Combination chemotherapy has proven beneficial in biliary tract cancer and further improvements may be achieved by individualizing treatment based on biomarkers and by adding biological agents. We report the effect of chemotherapy with panitumumab as first-line therapy for KRAS wild-type irresectable biliary tract cancer.
Patients were treated with gemcitabine 1000 mg/m(2), oxaliplatin 60 mg/m(2), and panitumumab 6 mg/kg i.v. every 2 weeks followed by two daily administrations of capecitabine 1000 mg/m(2) in 7 days.
During 22 months, 46 patients were included in a single institution. The primary end point, fraction of progression-free survival (PFS) at 6 months, was 31/42 [74%; 95% confidence interval (CI) 58% to 84%]. Forty-two patients had measurable disease. Response rate was 33% and disease control rate 86%. Median PFS was 8.3 months (95% CI 6.7-8.7 months) and median overall survival was 10.0 months (95% CI 7.4-12.7 months). Toxicity was manageable including eight cases of epidermal growth factor receptor-related skin adverse events of grade 2 or more.
Marker-driven patient selection is feasible in the systemic treatment of biliary tract cancer. Combination chemotherapy with panitumumab in patients with KRAS wild-type tumors met the efficacy criteria for future testing in a randomized trial.
联合化疗已被证明对胆道癌有益,通过基于生物标志物的个体化治疗和添加生物制剂,可能会进一步改善。我们报告了帕尼单抗作为 KRAS 野生型不可切除胆道癌一线治疗的化疗效果。
患者接受吉西他滨 1000mg/m²、奥沙利铂 60mg/m²和帕尼单抗 6mg/kg 静脉注射,每 2 周 1 次,随后连续 2 天给予卡培他滨 1000mg/m²,每 7 天 1 次。

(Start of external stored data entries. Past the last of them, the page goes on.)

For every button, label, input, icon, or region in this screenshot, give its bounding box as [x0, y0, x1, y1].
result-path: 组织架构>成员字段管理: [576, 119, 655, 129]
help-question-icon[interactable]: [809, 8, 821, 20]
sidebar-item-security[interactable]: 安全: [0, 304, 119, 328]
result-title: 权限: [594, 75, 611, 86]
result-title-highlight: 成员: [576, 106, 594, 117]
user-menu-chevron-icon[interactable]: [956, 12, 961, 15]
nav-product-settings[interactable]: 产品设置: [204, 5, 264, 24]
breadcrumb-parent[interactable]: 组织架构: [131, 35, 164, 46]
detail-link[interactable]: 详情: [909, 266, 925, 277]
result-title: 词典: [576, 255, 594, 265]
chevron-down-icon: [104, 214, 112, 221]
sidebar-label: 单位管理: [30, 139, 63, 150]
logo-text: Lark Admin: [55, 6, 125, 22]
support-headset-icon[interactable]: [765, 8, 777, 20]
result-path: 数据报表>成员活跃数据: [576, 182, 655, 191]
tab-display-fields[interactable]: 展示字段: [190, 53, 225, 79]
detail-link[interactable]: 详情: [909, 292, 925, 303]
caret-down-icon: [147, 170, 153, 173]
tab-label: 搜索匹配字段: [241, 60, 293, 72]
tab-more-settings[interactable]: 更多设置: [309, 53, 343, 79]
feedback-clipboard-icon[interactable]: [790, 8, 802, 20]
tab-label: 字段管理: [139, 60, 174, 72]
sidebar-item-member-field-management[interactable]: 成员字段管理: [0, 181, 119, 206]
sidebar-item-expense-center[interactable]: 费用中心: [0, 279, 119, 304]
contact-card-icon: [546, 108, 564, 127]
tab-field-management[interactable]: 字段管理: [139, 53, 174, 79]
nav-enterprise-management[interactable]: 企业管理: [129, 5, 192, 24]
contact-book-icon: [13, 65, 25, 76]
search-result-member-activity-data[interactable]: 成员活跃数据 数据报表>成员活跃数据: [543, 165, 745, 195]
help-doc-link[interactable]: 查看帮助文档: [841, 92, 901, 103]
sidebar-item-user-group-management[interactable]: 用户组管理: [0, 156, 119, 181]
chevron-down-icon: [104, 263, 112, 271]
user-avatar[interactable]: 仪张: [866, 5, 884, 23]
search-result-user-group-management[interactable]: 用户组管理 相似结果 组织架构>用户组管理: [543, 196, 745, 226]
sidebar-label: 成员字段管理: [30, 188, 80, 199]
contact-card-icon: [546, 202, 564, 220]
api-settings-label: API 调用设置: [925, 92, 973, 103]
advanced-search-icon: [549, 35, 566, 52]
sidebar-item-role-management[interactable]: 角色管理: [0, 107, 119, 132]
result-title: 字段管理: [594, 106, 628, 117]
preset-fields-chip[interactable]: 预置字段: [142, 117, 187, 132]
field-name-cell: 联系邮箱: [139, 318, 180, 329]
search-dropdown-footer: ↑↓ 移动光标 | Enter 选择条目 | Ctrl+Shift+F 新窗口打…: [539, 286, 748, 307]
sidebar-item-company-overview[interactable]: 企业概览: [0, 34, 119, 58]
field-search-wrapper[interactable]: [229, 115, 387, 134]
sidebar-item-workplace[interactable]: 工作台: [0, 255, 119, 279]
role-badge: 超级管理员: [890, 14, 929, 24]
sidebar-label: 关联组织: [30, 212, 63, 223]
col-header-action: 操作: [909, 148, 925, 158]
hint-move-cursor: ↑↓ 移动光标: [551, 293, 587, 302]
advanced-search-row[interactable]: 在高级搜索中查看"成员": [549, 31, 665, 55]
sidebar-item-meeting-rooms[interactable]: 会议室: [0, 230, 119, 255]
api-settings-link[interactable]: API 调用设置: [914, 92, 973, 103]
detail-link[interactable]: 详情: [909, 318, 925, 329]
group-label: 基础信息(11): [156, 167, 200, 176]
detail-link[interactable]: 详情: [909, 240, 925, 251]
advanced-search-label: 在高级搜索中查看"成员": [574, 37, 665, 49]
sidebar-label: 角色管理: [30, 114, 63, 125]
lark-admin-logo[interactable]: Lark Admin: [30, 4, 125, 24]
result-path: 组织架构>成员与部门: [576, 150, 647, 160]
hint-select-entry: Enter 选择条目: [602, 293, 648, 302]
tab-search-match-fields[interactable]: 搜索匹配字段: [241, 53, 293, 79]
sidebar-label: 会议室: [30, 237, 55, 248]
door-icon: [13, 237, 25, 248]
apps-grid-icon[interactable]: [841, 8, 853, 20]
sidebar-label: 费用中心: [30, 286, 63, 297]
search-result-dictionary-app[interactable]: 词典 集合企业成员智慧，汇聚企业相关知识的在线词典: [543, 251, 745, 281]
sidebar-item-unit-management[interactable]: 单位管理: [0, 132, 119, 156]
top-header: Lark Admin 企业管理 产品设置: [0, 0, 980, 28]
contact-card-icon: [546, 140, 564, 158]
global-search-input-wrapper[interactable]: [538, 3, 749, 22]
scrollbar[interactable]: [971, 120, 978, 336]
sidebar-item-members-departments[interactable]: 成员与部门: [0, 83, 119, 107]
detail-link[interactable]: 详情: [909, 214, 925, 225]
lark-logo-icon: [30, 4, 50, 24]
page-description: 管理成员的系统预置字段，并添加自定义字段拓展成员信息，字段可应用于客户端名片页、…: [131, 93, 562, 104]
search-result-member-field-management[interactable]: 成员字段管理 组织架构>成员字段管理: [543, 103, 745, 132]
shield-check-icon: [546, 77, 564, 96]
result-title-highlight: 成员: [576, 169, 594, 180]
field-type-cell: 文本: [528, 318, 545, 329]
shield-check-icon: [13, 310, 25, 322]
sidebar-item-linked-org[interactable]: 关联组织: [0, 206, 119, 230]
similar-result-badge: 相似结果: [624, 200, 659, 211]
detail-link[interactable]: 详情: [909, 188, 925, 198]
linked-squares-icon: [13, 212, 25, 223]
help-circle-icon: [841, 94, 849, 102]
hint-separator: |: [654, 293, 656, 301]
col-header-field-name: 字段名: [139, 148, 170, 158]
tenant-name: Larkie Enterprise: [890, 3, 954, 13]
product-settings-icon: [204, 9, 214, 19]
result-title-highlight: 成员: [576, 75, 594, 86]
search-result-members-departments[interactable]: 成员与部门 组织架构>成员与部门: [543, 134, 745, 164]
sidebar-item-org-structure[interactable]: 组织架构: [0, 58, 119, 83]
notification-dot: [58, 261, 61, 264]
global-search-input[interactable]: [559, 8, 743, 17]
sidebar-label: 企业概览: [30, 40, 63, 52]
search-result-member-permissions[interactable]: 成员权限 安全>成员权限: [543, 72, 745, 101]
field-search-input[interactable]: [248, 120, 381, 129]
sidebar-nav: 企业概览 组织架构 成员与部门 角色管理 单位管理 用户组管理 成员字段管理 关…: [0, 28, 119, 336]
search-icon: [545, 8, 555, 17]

在 22 个月期间,46 例患者在一家机构中接受了治疗。主要终点为 6 个月时无进展生存(PFS)的比例,为 31/42[74%;95%置信区间(CI)58%-84%]。42 例患者有可测量的疾病。缓解率为 33%,疾病控制率为 86%。中位 PFS 为 8.3 个月(95%CI 6.7-8.7 个月),中位总生存期为 10.0 个月(95%CI 7.4-12.7 个月)。毒性可管理,包括 8 例表皮生长因子受体相关皮肤不良事件为 2 级或以上。
在胆道癌的系统治疗中,标志物驱动的患者选择是可行的。在 KRAS 野生型肿瘤患者中联合使用帕尼单抗的化疗达到了未来随机试验的疗效标准。